A reabilitação dos 211 vagões desenrola-se, naturalmente, na Bósnia – Herzegovina, tendo-se procedido à subcontratação de empresa local para a realização dos trabalhos, com supervisão da EMEF por intermédio de trabalhadores temporariamente deslocados.
A diversidade técnica, inerente ao fabrico, de três séries de vagões e a dimensão destas induziram ao desenvolvimento da subcontratação em diversas frentes. A concepção e o fabrico das duas séries mais pequenas, num total de 56 vagões, foram subcontratadas à Metalsines, empresa com créditos reconhecidos na área de fabricação de vagões, sob supervisão da EMEF, que contratualmente se desloca às suas instalações.
300 vagões no Entroncamento
A grande série de 300 vagões EAS-z está a ser fabricada no GOP – Grupo Oficinal do Entroncamento, sob a exclusiva responsabilidade da EMEF, que sub-contratou o fornecimento de subconjuntos diversos a empresas nacionais do sector metalomecânico, Martifer, Metalsines e Marginal, procedeu ao reforço da mão-de-obra por recurso à celebração de contratos específicos.
O projecto deste vagão foi realizado com recursos próprios da EMEF, bem como o estudo dos gabarits, da organização da linha de montagem e dos armazéns do projecto, dos fluxos de fabrico, da alimentação dos postos de trabalho e da movimentação para parqueamento e expedição. A sua qualidade foi certificada pelo Institut Kirilo Savic, de Belgrado, entidade em quem os Caminhos de Ferro da Bósnia – Herzegovina delegou essa responsabilidade e que historicamente detinha tal competência na zona dos Balcãs, mediante a realização de ensaios estáticos em Portugal, segundo normas UIC, e ensaios dinâmicos na Bósnia – Herzegovina.
Conjuntura complexa
O Projecto Bósnia desenvolveu-se numa conjuntura de mercado internacional complexa, em que as esperadas dificuldades de aprovisionamento de componentes / órgãos específicos do material circulante ferroviário, rodados, bogies, equipamento de freio, tampões de choque, aparelhos de tracção e tensores de engate, devidas ao reduzido número de fornecedores de qualidade reconhecida, foram ampliadas pelo aumento global da procura das matérias primas, ferro e aço, bem como dos referidos elementos, devido ao acréscimo do investimento em material circulante para o transporte ferroviário de mercadorias.

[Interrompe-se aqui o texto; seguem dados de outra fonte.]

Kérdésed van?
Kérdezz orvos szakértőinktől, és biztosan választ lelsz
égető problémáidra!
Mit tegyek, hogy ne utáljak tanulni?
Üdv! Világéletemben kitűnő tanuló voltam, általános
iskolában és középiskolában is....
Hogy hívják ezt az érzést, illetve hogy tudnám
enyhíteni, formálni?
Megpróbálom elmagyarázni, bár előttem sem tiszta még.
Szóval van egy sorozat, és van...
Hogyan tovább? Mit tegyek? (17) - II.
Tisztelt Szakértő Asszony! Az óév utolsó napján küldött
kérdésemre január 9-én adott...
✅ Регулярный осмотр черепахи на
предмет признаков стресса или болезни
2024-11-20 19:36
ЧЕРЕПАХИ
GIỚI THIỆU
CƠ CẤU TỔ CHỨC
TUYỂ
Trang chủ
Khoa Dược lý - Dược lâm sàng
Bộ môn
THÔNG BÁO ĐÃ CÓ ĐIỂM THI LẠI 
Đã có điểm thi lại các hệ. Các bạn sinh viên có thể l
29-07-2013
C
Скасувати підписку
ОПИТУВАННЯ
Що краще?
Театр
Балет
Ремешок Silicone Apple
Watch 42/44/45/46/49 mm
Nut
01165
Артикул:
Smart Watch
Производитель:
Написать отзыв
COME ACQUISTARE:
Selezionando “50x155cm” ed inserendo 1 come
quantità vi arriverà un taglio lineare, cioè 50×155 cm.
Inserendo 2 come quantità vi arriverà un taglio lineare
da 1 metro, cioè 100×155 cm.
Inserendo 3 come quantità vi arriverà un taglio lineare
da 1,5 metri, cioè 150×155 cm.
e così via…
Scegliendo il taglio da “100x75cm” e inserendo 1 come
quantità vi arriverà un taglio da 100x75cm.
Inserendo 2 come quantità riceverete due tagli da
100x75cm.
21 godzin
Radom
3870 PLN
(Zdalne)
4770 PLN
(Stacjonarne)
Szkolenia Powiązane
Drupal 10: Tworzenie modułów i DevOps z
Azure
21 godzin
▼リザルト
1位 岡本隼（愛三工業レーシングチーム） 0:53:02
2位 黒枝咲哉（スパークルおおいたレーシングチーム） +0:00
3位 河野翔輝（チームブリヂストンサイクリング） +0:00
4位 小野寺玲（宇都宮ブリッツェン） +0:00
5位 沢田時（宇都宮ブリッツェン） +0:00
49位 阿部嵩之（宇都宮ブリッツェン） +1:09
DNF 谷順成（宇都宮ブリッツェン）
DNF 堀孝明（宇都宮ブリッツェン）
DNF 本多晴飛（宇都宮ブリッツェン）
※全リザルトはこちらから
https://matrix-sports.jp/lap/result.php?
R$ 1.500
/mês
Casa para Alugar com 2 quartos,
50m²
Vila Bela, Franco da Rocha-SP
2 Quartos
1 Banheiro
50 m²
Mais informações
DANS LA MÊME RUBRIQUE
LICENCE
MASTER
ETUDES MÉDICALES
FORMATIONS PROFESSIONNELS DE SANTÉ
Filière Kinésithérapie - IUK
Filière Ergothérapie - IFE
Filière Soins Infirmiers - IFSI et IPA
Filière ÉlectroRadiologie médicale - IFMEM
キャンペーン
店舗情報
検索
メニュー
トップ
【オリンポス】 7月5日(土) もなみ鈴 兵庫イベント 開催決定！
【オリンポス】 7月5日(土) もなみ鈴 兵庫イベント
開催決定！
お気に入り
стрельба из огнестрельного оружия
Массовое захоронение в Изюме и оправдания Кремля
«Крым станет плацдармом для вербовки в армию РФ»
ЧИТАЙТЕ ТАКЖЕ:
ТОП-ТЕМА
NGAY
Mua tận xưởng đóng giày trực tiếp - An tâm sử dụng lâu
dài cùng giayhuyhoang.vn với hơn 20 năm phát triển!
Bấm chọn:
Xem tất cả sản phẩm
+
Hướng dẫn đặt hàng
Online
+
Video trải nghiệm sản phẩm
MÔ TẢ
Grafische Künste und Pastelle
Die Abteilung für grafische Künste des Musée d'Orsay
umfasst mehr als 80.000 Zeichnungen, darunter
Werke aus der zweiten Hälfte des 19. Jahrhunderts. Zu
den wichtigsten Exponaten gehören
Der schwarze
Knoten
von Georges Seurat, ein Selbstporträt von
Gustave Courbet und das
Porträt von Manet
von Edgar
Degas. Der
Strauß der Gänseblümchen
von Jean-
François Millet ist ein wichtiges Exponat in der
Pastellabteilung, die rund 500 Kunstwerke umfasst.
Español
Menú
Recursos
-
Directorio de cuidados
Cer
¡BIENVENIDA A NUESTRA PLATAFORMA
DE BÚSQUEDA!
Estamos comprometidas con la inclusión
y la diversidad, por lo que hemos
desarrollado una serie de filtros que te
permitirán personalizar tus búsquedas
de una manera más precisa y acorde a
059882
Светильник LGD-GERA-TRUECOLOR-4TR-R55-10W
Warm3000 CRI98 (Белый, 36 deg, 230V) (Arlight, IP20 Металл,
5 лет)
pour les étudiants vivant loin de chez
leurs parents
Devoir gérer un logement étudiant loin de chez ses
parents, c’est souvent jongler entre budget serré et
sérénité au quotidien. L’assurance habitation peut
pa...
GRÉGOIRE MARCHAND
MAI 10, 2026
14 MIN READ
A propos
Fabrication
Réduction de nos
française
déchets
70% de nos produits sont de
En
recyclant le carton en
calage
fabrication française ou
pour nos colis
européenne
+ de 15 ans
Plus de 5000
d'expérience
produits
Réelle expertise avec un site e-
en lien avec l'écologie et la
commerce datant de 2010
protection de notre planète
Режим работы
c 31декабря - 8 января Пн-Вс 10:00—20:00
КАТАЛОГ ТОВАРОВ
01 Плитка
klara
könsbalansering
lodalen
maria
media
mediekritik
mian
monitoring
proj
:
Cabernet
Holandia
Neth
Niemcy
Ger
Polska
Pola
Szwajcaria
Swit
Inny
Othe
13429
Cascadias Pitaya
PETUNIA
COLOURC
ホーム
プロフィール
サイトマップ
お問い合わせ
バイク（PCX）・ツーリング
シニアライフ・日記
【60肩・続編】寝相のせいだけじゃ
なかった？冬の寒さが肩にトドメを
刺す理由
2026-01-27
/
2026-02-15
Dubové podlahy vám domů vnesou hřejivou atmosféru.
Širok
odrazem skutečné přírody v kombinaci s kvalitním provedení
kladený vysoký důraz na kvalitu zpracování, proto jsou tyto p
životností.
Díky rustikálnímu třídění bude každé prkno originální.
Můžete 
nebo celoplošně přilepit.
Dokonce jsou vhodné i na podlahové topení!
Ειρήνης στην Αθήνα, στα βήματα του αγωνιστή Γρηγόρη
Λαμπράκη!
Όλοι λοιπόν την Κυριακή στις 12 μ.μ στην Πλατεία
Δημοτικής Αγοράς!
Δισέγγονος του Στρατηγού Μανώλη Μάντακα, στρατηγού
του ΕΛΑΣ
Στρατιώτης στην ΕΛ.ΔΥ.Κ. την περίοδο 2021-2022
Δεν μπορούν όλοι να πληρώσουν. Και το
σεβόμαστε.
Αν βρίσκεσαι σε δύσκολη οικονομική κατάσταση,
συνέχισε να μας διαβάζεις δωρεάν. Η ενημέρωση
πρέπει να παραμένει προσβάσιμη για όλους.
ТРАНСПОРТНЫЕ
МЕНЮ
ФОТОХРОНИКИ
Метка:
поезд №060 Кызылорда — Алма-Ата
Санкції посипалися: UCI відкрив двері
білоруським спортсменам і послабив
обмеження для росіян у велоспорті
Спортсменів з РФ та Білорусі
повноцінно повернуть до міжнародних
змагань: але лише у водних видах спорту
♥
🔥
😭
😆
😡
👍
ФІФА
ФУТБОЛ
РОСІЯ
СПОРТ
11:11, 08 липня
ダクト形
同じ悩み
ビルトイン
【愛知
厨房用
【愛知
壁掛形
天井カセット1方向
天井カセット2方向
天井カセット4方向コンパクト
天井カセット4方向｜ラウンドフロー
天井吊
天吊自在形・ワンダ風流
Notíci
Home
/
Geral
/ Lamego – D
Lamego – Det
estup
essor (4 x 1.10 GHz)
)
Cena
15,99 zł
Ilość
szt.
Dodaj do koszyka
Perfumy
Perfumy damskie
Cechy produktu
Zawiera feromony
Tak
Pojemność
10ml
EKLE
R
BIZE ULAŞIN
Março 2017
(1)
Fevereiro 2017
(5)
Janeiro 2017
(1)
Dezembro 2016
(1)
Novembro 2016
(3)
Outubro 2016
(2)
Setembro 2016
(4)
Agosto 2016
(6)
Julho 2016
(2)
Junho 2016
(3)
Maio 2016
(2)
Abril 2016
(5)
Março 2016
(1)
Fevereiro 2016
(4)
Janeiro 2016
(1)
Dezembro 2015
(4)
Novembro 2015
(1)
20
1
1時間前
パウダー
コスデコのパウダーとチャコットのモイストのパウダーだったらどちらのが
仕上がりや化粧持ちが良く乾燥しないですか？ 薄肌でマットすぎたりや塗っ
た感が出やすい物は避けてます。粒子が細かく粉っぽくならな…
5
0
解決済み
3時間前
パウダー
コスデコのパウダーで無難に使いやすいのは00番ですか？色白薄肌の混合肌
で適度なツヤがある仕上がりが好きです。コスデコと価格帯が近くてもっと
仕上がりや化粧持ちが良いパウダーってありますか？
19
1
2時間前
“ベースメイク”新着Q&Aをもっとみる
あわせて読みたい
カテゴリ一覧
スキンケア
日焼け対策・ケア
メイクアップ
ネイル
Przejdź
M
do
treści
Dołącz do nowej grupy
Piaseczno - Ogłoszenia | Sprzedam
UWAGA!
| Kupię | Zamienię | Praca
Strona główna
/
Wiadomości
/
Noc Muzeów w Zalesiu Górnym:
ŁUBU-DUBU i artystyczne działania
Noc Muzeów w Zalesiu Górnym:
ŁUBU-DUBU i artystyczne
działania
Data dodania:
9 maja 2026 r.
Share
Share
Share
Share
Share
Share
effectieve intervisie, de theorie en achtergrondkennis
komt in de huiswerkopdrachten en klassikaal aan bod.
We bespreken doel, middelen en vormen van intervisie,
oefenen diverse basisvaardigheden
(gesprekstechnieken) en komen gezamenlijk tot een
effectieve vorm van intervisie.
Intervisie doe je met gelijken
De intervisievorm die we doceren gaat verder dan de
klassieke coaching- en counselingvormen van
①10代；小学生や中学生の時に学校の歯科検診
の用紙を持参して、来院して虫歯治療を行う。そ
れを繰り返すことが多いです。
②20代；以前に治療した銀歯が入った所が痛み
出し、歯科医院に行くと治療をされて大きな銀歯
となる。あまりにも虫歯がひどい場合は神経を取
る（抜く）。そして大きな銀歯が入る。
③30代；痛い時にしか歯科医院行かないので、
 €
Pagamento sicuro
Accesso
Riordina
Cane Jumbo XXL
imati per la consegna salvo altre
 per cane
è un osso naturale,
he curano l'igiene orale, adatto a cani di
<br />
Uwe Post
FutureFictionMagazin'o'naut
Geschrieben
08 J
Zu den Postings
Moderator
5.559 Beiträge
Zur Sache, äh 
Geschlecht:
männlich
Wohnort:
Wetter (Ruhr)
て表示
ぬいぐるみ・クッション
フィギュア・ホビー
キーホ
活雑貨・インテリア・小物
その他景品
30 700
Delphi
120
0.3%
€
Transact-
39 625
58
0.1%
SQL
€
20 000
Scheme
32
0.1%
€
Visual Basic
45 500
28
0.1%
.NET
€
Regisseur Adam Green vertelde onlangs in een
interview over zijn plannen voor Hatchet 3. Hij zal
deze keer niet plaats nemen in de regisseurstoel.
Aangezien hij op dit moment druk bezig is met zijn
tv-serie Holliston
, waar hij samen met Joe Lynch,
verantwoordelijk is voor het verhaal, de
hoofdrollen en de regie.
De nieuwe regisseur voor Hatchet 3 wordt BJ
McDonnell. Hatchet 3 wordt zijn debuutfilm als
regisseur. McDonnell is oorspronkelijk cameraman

As circunstâncias descritas têm-se repercutido nos prazos de entrega, que sendo dilatados, não foram muitas vezes cumpridos, levando a um inevitável atraso nas entregas dos vagões novos e reabilitados.
Já foram reabilitados 115 unidades do volume global previsto, enquanto que foram enviados para a Bósnia – Herzegovina um terço dos vagões fabricados, 98 EAS-z e 25 Habis.
Marco histórico
O Projecto Bósnia é uma riquíssima experiência de desenvolvimento das capacidades de engenharia de projecto, de aprofundamento do conhecimento do mercado dos fornecedores ferroviários e metalomecânicos, de consolidação da gestão dos processos produtivos e de utilização de cadeias avançadas de transporte.
Mas, sobretudo, o Projecto Bósnia é um marco da história da EMEF, ao reafirmar a presença da empresa no sector da construção metalomecânica nacional e permitir a sua entrada no mercado internacional dos fabricantes de vagões certificados, condição por vezes indispensável para a apresentação de propostas noutros concursos.
A credibilização da capacidade da EMEF no fabrico de vagões é um factor a assinalar.